As the financial crisis continues to hold much of the world in a vice-like grip, Sweden has become one of few pockets of resistance, where the impact of the recession has been felt less than elsewhere, having learnt vital lessons from its own recent past.
However, although government bail-outs, high unemployment and irresponsible consumption have been more rare in Sweden than in many of its European counterparts, it doesn’t mean there is room for complacency just yet, analysts warn.
The banking crisis of the early 90s would look familiar to many in Ireland, the UK and Spain. Sweden’s economy, up until then booming, was overstretched and fell into a downward spiral that only ended when the government stepped in to help out the banks, in return for a part share in the institutions themselves.
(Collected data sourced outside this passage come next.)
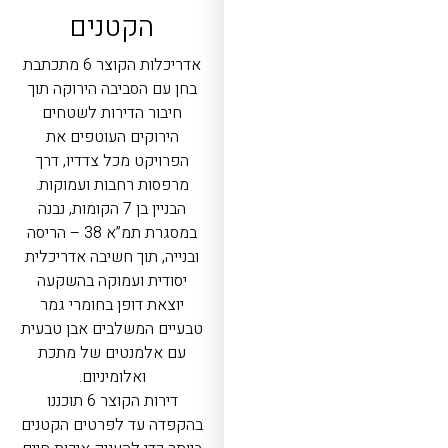
הקטנים
אדריכלות הקוצר 6 מתכתבת
בחן עם הסביבה הירוקה תוך
חיבור הדירות לשטחים
הירוקים העוטפים את
הפרויקט מכל צדדיו, דרך
מרפסות רחבות ועמוקות.
הבניין בן 7 הקומות, נבנה
במסגרת תמ”א 38 – הריסה
ובנייה, תוך חשיבה אדריכלית
יסודית ועמוקה בהשקעה
יוצאת דופן בחומרי גמר
טבעיים המשלבים אבן טבעית
עם אלמנטים של מתכת
ואלומיניום.
דירות הקוצר 6 תוכננו
בהקפדה עד לפרטים הקטנים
It was an extreme measure, but one that paid off.
Crucially, the politicians acted swiftly and with the broad support of the electorate. This ongoing consensus, regardless of which party is in power has been a contributing factor in the stability of the economy ever since.
“The lesson from the crisis in the 1990s that the fiscal house must be kept in order is certainly one of the reasons why Sweden has been less badly hit this time round, but there are other factors,” says Lars Calmfors, professor of economics at Stockholm University.
Referring to the role of the banks, Calmfors suggests that luck has played as a great a role in avoiding a serious financial crisis. Although the country has undergone a housing boom, the banks did not expose themselves to the same extent as, for example, in the US. That doesn’t mean that they have not taken risks though.
“We haven’t had a crisis like those in Ireland, Spain or the UK, partly because the banks here acted more cautiously after the early 1990s crash. Swedish banks did lend recklessly in the Baltic economies, but they just managed to avoid a disaster, mainly because of the small size of those economies. Nobody really understood the risks the banks were taking there at the time and in hindsight there could have been much worse consequences for Swedish banks and thus for the Swedish economy,” argues Calmfors.
If luck played its part in the banking sector, the way successive governments more recently have dealt with the issue of government debt is much more down to good management.
“The government has avoided a serious fiscal crisis which is very important. We went into the crisis in 2008 in a stable and reasonable shape with quite a large fiscal surplus and that has given room for manoeuvre. There has been no need for fiscal tightening during the crisis as in many of the Eurozone countries with high government debt,” says Calmfors.
Sweden’s decision to stay out of the Eurozone and let the krona float freely has also contributed to the so-called soft landing.
In the 1990s crisis, politicians aiming for stability tried to keep the exchange rate steady. The attempt failed and the krona has been allowed to float ever since. During the recession in 2009-09, that came in handy. As demand for Swedish products fell, so did the demand for the Swedish krona. The exchange rate then depreciated heavily, making products cheaper for foreigners. That helped keep net exports, and thus aggregate demand, up.
“This helped to cushion the effect of the large downturn downturn in 2008-09,” argues Calmfors.
However, it is not all bright news. Sweden is traditionally highly dependent on exports, leaving the economy at the mercy of the fluctuations in global markets.
“This time though it will be much tougher because the krona has not depreciated. Instead it has appreciated which will hurt the Swedish exports,” says Calmfors.
So the warning signs are there and Sweden is nowhere near out of the woods yet as the economy struggles on several fronts.
“The labour market will be a problem looking ahead,” says Calmfors.
“We already have an unemployment problem. Long-term unemployment, which is already high, will certainly rise even more now when output growth falls due to the downturn in the European economy.
It is less clear what will happen to long-term growth. Sweden had a long period of high growth since the crisis in the 1990s; between 1995 and 2006 GDP on average grow annually, by about 1% more each year than in the Eurozone.
“But it is very hard to predict whether we can achieve that kind of growth again after the current downturn. There are not, however, any clear signs that long-term growth will go down substantially, but we just don’t know yet,” he adds.
There remains a sense of optimism though, largely down to a combination of people from bankers to politicians and the man and woman on the street, all of whom have contributed to Sweden’s current robust economy.
“What we all learnt in the 1990s is a crucial factor. We had a fiscal situation similar to what Spain, Portugal and the UK have now. We realised that in normal times if you can shore up your finances you have room for manoeuvre later during a recession,” says Professor Calmfors.
“It looks like there will be a European downturn, which will inevitably affect Sweden, with unemployment set to go up and GDP will barely grow this year, so we are in recession, but hopefully it will not be that deep,” he argues.
The economic crisis in Sweden in the early 1990s is looked back on by many as the cloud with a silver lining, acting, in the opinion of many analysts as a necessary wake-up call. It helped forge a broad political consensus on the need for fiscal discipline that has served Sweden well and which continues to draw admiring glances from abroad.